La vocación es un don divino que Dios
ha preparado desde la eternidad. Por eso, cuando el Señor se le manifestó en
Damasco, Pablo no pidió consejo «a la carne y a la sangre», no consultó
a ningún hombre, porque tenía la seguridad de que Dios mismo le había
llamado. No atendió a los consejos de la prudencia carnal, sino que
fue plenamente generoso con el Señor. Su entrega fue inmediata, total y sin
condiciones. Los Apóstoles, cuando escucharon la invitación de Jesús, también
dejaron las redes al instante(Mt 4, 20-22; Mc 1, 18) y, relictis
omnibus, abandonadas todas las cosas(Lc 5, 11),
se fueron tras el Maestro.
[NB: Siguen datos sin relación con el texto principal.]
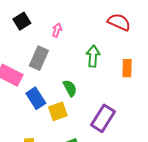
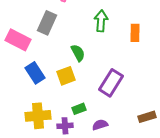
blue rectangle: (36, 98) -> (35, 73), moved

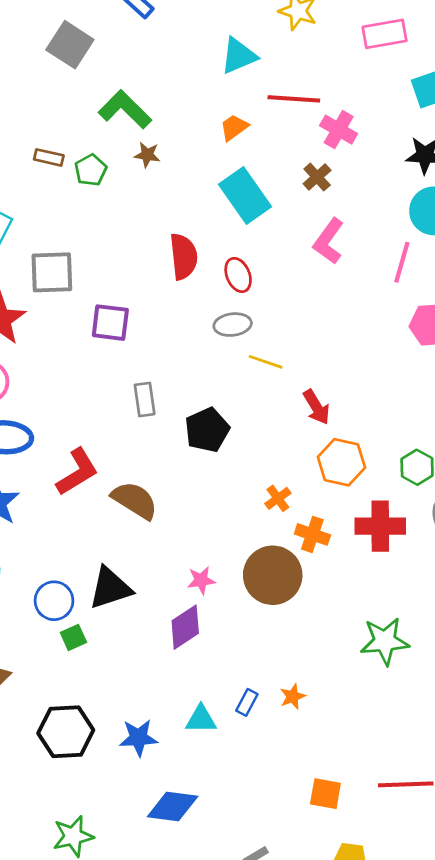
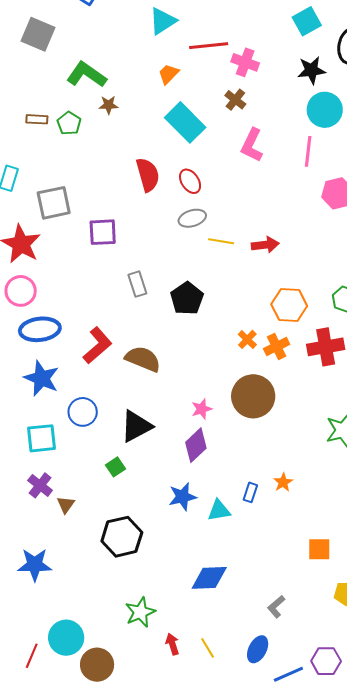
red arrow: (316, 407) -> (265, 245), moved, turned -56
orange cross: (312, 534) -> (277, 346), moved, turned -35
blue circle: (54, 601) -> (83, 412), moved
blue star: (138, 738) -> (182, 497), moved

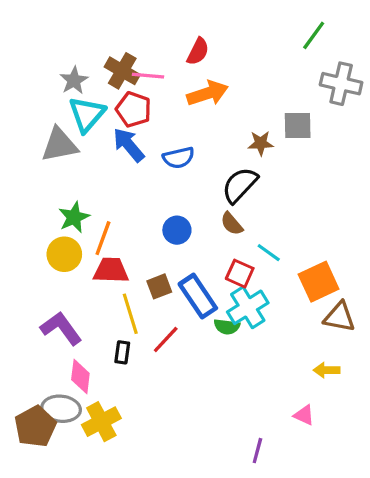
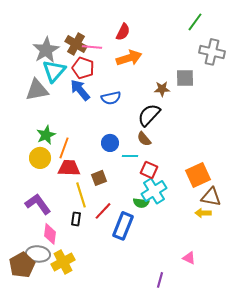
gray star: (74, 80) -> (46, 50), size x1.5
cyan line: (269, 253) -> (130, 156), moved, turned -35
blue rectangle: (198, 296) -> (123, 226), moved, turned 56
yellow arrow: (327, 370) -> (203, 213), moved

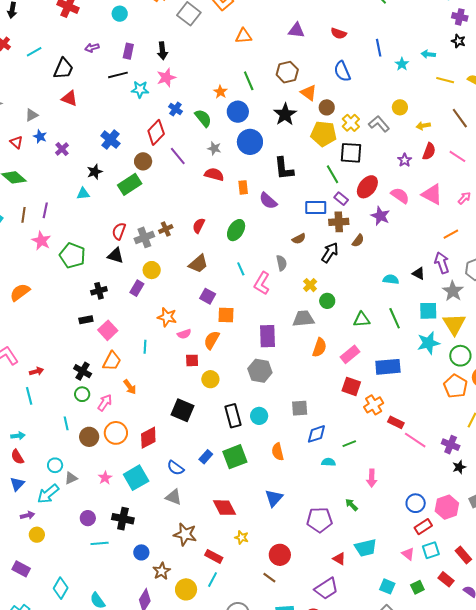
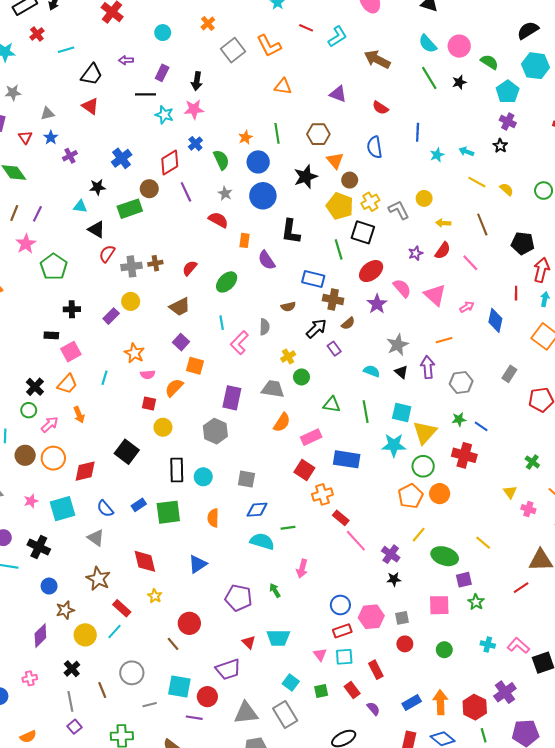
purple rectangle: (341, 199) -> (334, 349), moved
black triangle: (116, 256) -> (96, 229), moved
gray star: (453, 291) -> (398, 345), moved
cyan semicircle: (328, 462) -> (262, 541), size x1.6

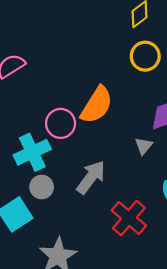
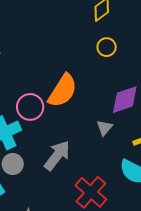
yellow circle: (145, 56) -> (107, 47), size x0.7

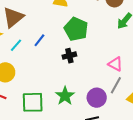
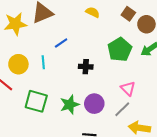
green pentagon: (76, 29) -> (120, 50), moved
cyan line: (16, 45) -> (43, 62), moved, turned -64
purple circle: (97, 98) -> (94, 104), moved

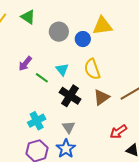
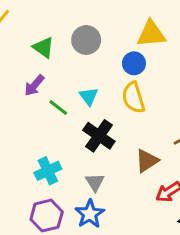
green triangle: (28, 17) -> (44, 48), moved
blue circle: (83, 39) -> (134, 63), moved
brown triangle: (101, 97) -> (147, 161), moved

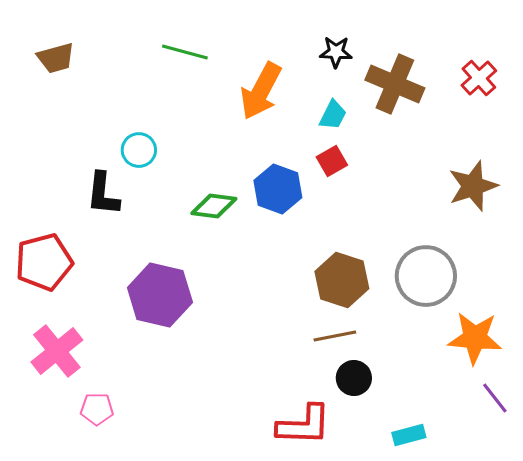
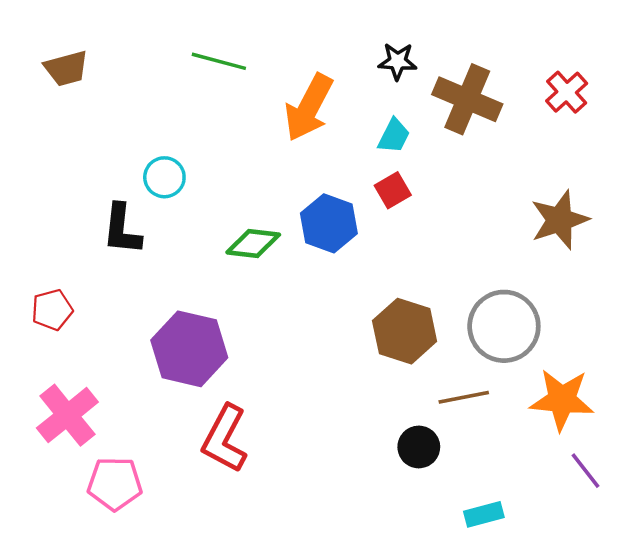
red pentagon: (44, 262) -> (52, 310), size x0.6
brown line: (335, 336) -> (464, 397), moved
pink pentagon: (97, 409) -> (115, 484), size x1.4
red L-shape: (304, 425) -> (225, 439), moved, turned 116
Saulo, antiguo perseguidor de los cristianos, sigue
ahora al Señor con toda prontitud.
Todos nosotros hemos recibido, de
diversos modos, una llamada concreta para servir al Señor. Y a lo largo de la
vida nos llegan nuevas invitaciones a seguirle en nuestras propias
circunstancias, y es preciso ser generosos con el Señor en cada nuevo
encuentro. Hemos de saber preguntar a Jesús en la intimidad de la oración, como
San Pablo: ¿qué he de hacer, Señor?, ¿qué quieres que deje por Ti?, ¿en qué
deseas que mejore? En este momento de mi vida, ¿qué puedo hacer por Ti?